Se há coisa que me irrita em Portugal são os atrasos. Quando vou ao médico, invariavelmente sou atendido com atrasos, muitas vezes enormes, e raramente ouvi da boca dos médicos um pedido de desculpas ou uma tentativa de justificação. Não me lembro de ver um debate em directo que começasse atrasado. Pelo que percebi, foi Costa que se atrasou, pelo que Costa devia ter dado uma explicação. Não a deu, deviam os jornalistas ter explicado o atraso.

Passos Coelho partia para este debate com a obrigação de reparar a má imagem deixada no debate anterior. Conseguiu-o. Não só porque não recorreu à muleta de Sócrates; não só porque adoptou uma atitude mais agressiva; mas, principalmente, porque foi muito certeiro em diversas acusações de demagogia que fez ao seu adversário e nas explicações que deu relativamente às suas opções governativas dos últimos quatro anos.

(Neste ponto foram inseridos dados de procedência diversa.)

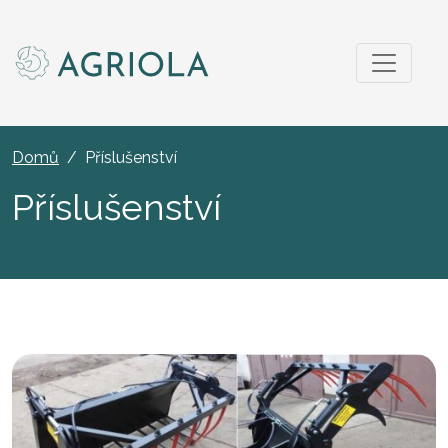
Domů
Příslušenství
Příslušenství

O debate começou com a Europa. Pedro Passos Coelho lembrou a experiência de diversos dirigentes socialistas europeus, como François Hollande, para lembrar que quem governa não se pode dar ao luxo de ser fantasioso.

Sobre os refugiados, ambos estiveram bem. Parece-me que ambos vêem na imigração uma oportunidade para o país. Ambos foram cautelosos a falar de possíveis intervenções militares lá longe.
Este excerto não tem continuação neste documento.